Primo, Québec a longtemps bénéficié d’un tramway, de 1897 jusqu’en 1948! On peut donc dire qu’il y a une mémoire collective inscrite dans l’histoire de la ville, comme chez nous, qui avons eu un tram et un chemin de fer durant la première moitié du XXe siècle. C’est un élément encourageant pour réimplanter ce genre de transport moins polluant. Secundo, l’idée a été relancée depuis 2000. Une première étude de faisabilité a été commandée au Réseau de transport de la Capitale par le ministère des Transports du Québec. Le résultat tombe en 2003 : elle recommande la construction d’un réseau de tramway. En 2005, la ville l’inscrit dans son plan directeur d’aménagement et de développement 2005-2025. Cinq ans plus tard, le comité sur la mobilité durable dépose un rapport : il faut le faire avant 2030. En 2015, une deuxième étude de faisabilité conduit à l’abandon du tramway pour un service rapide de bus (SRB), conjointement avec la ville de Lévis.
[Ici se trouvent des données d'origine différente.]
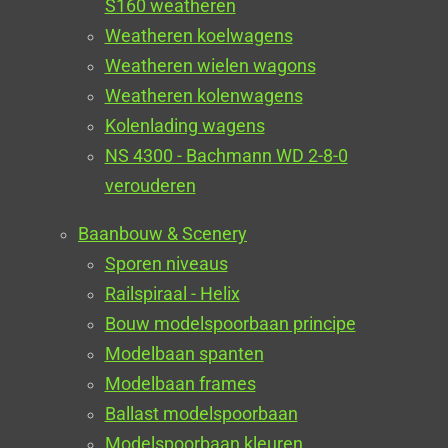
S160 weatheren
Weatheren koelwagens
Weatheren wielen wagons
Weatheren kolenwagens
Kolenlading wagens
NS 4300 - Bachmann WD 2-8-0
verouderen
Baanbouw & Scenery
Sporen niveaus
Railspiraal - Helix
Bouw modelspoorbaan principe
Modelbaan spanten
Modelbaan frames
Ballast modelspoorbaan
Modelspoorbaan kleuren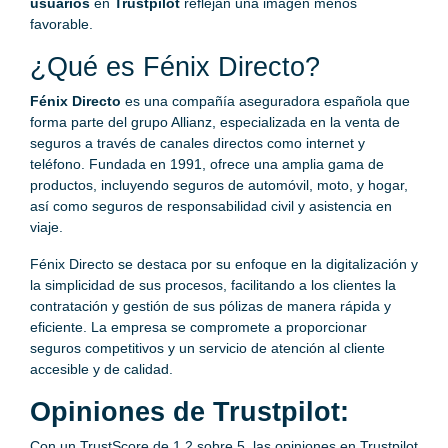
usuarios
en
Trustpilot
reflejan una imagen menos
favorable.
¿Qué es Fénix Directo?
Fénix Directo
es una compañía aseguradora española que
forma parte del grupo Allianz, especializada en la venta de
seguros a través de canales directos como internet y
teléfono. Fundada en 1991, ofrece una amplia gama de
productos, incluyendo seguros de automóvil, moto, y hogar,
así como seguros de responsabilidad civil y asistencia en
viaje.
Fénix Directo se destaca por su enfoque en la digitalización y
la simplicidad de sus procesos, facilitando a los clientes la
contratación y gestión de sus pólizas de manera rápida y
eficiente. La empresa se compromete a proporcionar
seguros competitivos y un servicio de atención al cliente
accesible y de calidad.
Opiniones de Trustpilot:
Con un TrustScore de 1,2 sobre 5, las opiniones en Trustpilot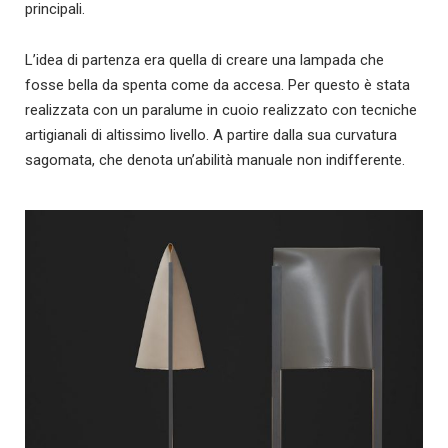
principali.
L’idea di partenza era quella di creare una lampada che
fosse bella da spenta come da accesa. Per questo è stata
realizzata con un paralume in cuoio realizzato con tecniche
artigianali di altissimo livello. A partire dalla sua curvatura
sagomata, che denota un’abilità manuale non indifferente.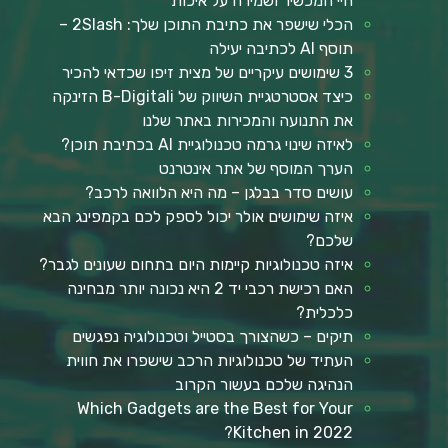
חיי המכשיר ושמירה על איכות
הכלי שישפר את כתיבת התוכן שלך: 2Slash –
תוסף AI לכתיבה יעילה
3 שימושים עיקריים של מצית זיפו שכדאי להכיר
כיצד אסטרטגיית השיווק של B-Digitali הזינקה
את התנועה והמכירות באתר שלנו
לאיזה שינוי גרמה טכנולוגיית AI בכתיבת תוכן?
הערך המוסף של אתר אינטרנט
עושים סדר בבלגן – מה היא הלוואה לרכב?
איזה שימושים אולר יכול לספק לכם בקמפינג הבא
שלכם?
איזה טכנולוגיות קיימות היום בתחום שעונים לגבר?
האם רכישת רכבי יד 2 היא נכונה יותר מבחינה
כלכלית?
תיקים – כשהצורך בסטייל וטכנולוגיה נפגשים
העתיד של טכנולוגיות הרכב שישפרו את חווית
הנהיגה שלכם בעשור הקרוב
Which Gadgets are the Best for Your
Kitchen in 2022?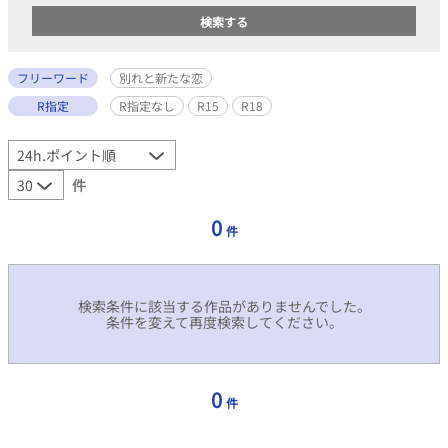
フリーワード
別れと新たな恋
R指定
R指定なし
R15
R18
件
0
件
検索条件に該当する作品がありませんでした。
条件を変えて再度検索してください。
0
件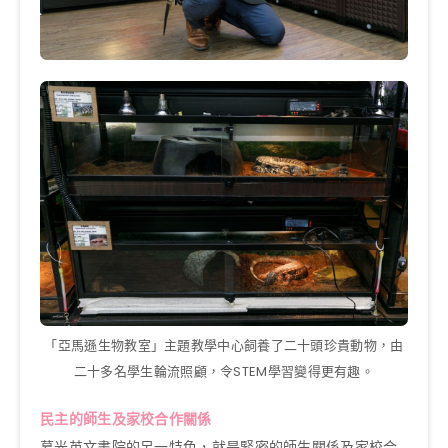
「亞馬遜生物教室」主題教學中心飼養了二十頭珍貴動物，由
二十多名學生輪流照顧，令STEM學習變得更有趣。
民主的師生及家校合作關係
慕光英文書院的另一特色，就是緊密的師生關係及家校合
La ville de Lévis se retire en 2016. L’an dernier, suite à sa réélection, Labeaume relance le projet de tram, et nous voilà en 2018 avec un engagement ferme de toutes les parties, qui permettra à la ville d’entrer (enfin) dans le XXIe siècle que la plupart d’entre nous veulent, celui du développement durable, du virage vert et des énergies « propres », notamment dans les transports urbains.
Et nous, à Gatineau, où en sommes-nous? S’il a fallu à Québec 25 ans - une génération entière - pour concrétiser un tel projet, quand le verrons-nous? Et comme Québec avec Lévis, nous devrons composer avec Ottawa… Enfin, la conjoncture politique et économique a permis une fois cet investissement massif des deux paliers de gouvernements supérieurs, sera-ce encore le cas dans dix, quinze ou vingt ans? Déjà, avec les élections provinciales à l’automne, que se passera-t-il si la CAQ prend le pouvoir? Le temps presse. Si la ville dépose un projet d’ici au mois de juillet, tout est encore possible.